Unnamed: 0,ROAD_CLASS,ACCLOC,TRAFFCTL,VISIBILITY,LIGHT,RDSFCOND,IMPACTYPE,INVTYPE,INVAGE,INJURY,...,VEHTYPE,MANOEUVER,DRIVACT,DRIVCOND,DIVISION,DISTRICT_North York,DISTRICT_Scarborough,DISTRICT_Toronto and East York,ACCLASS_Non-Fatal Injury,ACCLASS_Property Damage O
0,0.731234,0.084613,0.479823,0.864958,0.197605,0.165638,0.050588,0.152398,52.0,2,...,0.595664,0.764625,0.723427,0.81495,0.080709,False,False,True,True,False
1,0.731234,0.084613,0.479823,0.864958,0.197605,0.165638,0.050588,0.152398,17.0,1,...,0.595664,0.764625,0.723427,0.81495,0.080709,False,False,True,True,False
2,0.731234,0.084613,0.479823,0.864958,0.197605,0.165638,0.050588,0.457193,57.0,1,...,0.595664,0.764625,0.723427,0.81495,0.080709,False,False,True,True,False
3,0.731234,0.084613,0.479823,0.864958,0.197605,0.165638,0.050588,0.152398,22.0,1,...,0.595664,0.764625,0.723427,0.81495,0.080709,False,False,True,True,False
4,0.731234,0.084613,0.479823,0.864958,0.197605,0.165638,0.050588,0.152398,17.0,1,...,0.595664,0.764625,0.723427,0.81495,0.080709,False,False,True,True,False


In [5]:
# Separate data into features and target
X = df.drop(columns=['INJURY'])
y = df['INJURY']

In [6]:
# Split data into training and test 
X_train, X_test, y_train, y_test = train_test_split(X, y, test_size=0.2)

steps for below:
A dictionary called model is createdwhere the keys are model name and the values are the models itself (Liek we are creating the model here.)

In [7]:
# Define models
models = {
    "Linear Regression": LinearRegression(),
    "Ridge Regression": Ridge(),
    "Random Forest": RandomForestRegressor(random_state=42),
    "XGBoost": XGBRegressor(random_state=42, verbosity=0)
}


Steps:
- we are creating an empty listcalled result 
- we are iterating through the dictionary we created. 
- for each model, we fit using the training data, then predict using the test data. 
- We calculate the rmse, mse and r2 fr each model using the predictions and actual y_test values. 
- the results are added to the result. 

In [8]:
# Train and evaluate models
results = []
for name, model in models.items():
    model.fit(X_train, y_train)
    preds = model.predict(X_test)
    rmse = np.sqrt(mean_squared_error(y_test, preds))
    mae = mean_absolute_error(y_test, preds)
    r2 = r2_score(y_test, preds)
    results.append({
        "Model": name,
        "RMSE": rmse,
        "MAE": mae,
        "R2 Score": r2
    })

In [9]:
# Display results as DataFrame
results_df = pd.DataFrame(results)
results_df

Unnamed: 0,Model,RMSE,MAE,R2 Score
0,Linear Regression,0.562325,0.371807,0.141616
1,Ridge Regression,0.56235,0.371768,0.141541
2,Random Forest,0.550922,0.321334,0.176078
3,XGBoost,0.539624,0.328111,0.209524


After evaluating multiple regression models—Linear Regression, Ridge Regression, Random Forest, and XGBoost—we selected **Random Forest** as the final model. 
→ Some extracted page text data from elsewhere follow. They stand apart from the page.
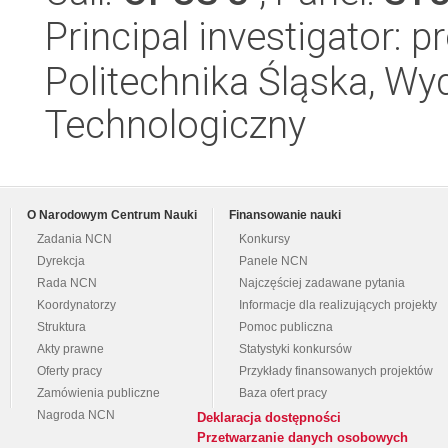
Principal investigator: 
Politechnika Śląska, Wy
Technologiczny
O Narodowym Centrum Nauki
Finansowanie nauki
Zadania NCN
Konkursy
Dyrekcja
Panele NCN
Rada NCN
Najczęściej zadawane pytania
Koordynatorzy
Informacje dla realizujących projekty
Struktura
Pomoc publiczna
Akty prawne
Statystyki konkursów
Oferty pracy
Przykłady finansowanych projektów
Zamówienia publiczne
Baza ofert pracy
Nagroda NCN
Deklaracja dostępności
Przetwarzanie danych osobowych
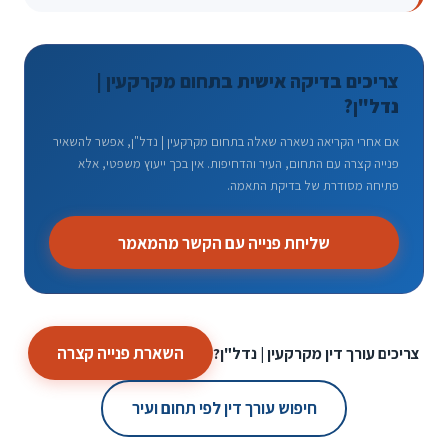
צריכים בדיקה אישית בתחום מקרקעין |
נדל"ן?
אם אחרי הקריאה נשארה שאלה בתחום מקרקעין | נדל"ן, אפשר להשאיר
פנייה קצרה עם התחום, העיר והדחיפות. אין בכך ייעוץ משפטי, אלא
פתיחה מסודרת של בדיקת התאמה.
שליחת פנייה עם הקשר מהמאמר
השארת פנייה קצרה
צריכים עורך דין מקרקעין | נדל"ן?
חיפוש עורך דין לפי תחום ועיר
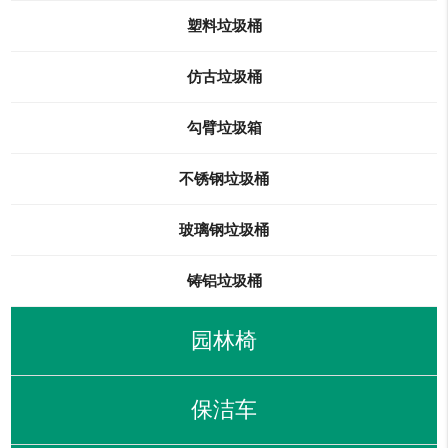
塑料垃圾桶
仿古垃圾桶
勾臂垃圾箱
不锈钢垃圾桶
玻璃钢垃圾桶
铸铝垃圾桶
园林椅
保洁车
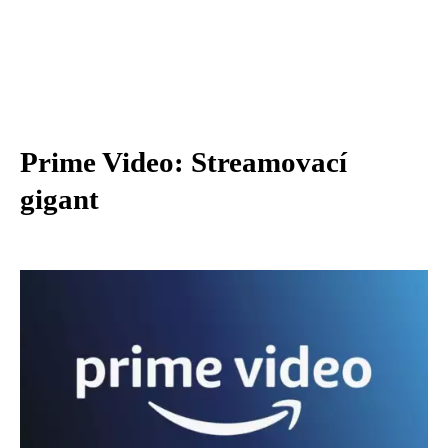
Prime Video: Streamovací
gigant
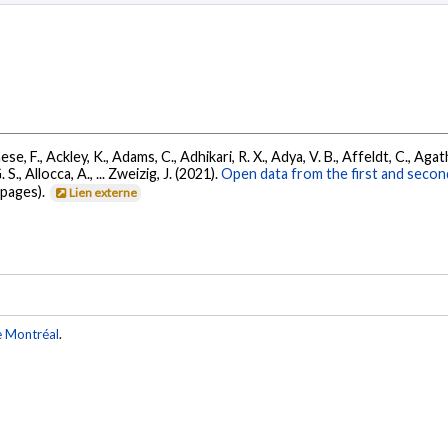
se, F., Ackley, K., Adams, C., Adhikari, R. X., Adya, V. B., Affeldt, C., Ag
G. S., Allocca, A., ... Zweizig, J. (2021).
Open data from the first and seco
 pages).
Lien externe
e Montréal
.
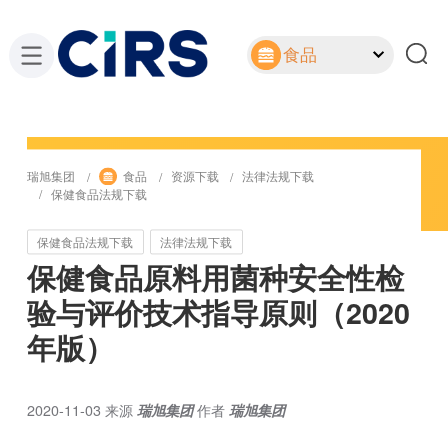
食品
瑞旭集团
食品
资源下载
法律法规下载
保健食品法规下载
保健食品法规下载
法律法规下载
保健食品原料用菌种安全性检
验与评价技术指导原则（2020
年版）
2020-11-03
来源
瑞旭集团
作者
瑞旭集团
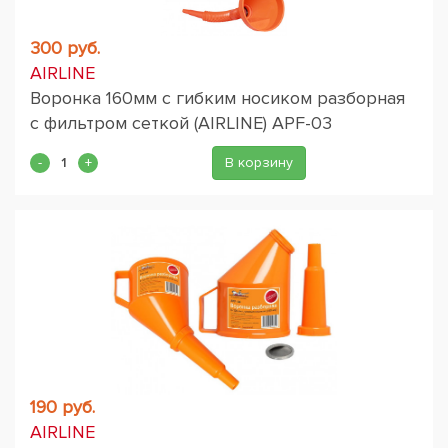
300 руб.
AIRLINE
Воронка 160мм с гибким носиком разборная
с фильтром сеткой (AIRLINE) APF-03
В корзину
190 руб.
AIRLINE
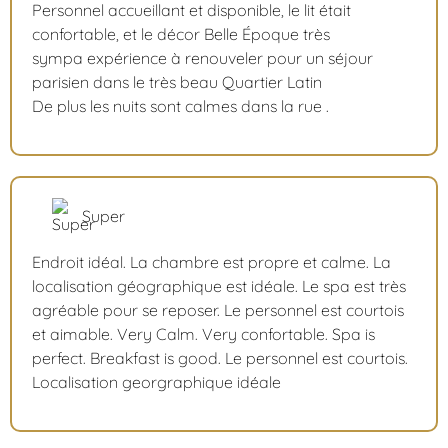
Personnel accueillant et disponible, le lit était
confortable, et le décor Belle Époque très
sympa expérience à renouveler pour un séjour
parisien dans le très beau Quartier Latin
De plus les nuits sont calmes dans la rue .
Super
Endroit idéal. La chambre est propre et calme. La
localisation géographique est idéale. Le spa est très
agréable pour se reposer. Le personnel est courtois
et aimable. Very Calm. Very confortable. Spa is
perfect. Breakfast is good. Le personnel est courtois.
Localisation georgraphique idéale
### Reason for Choosing Random Forest:

- **Lowest MAE**: Indicates the most consistent performance in terms of absolute prediction error.
- **Good balance** of RMSE and R², outperforming Linear and Ridge Regression significantly.
- **Robust to overfitting** and handles feature interactions well.
- Easier to interpret through **feature importance** plots compared to XGBoost.
- Offers strong baseline performance without extensive hyperparameter tuning.

Thus, Random Forest was selected as the final model for deployment and further analysis.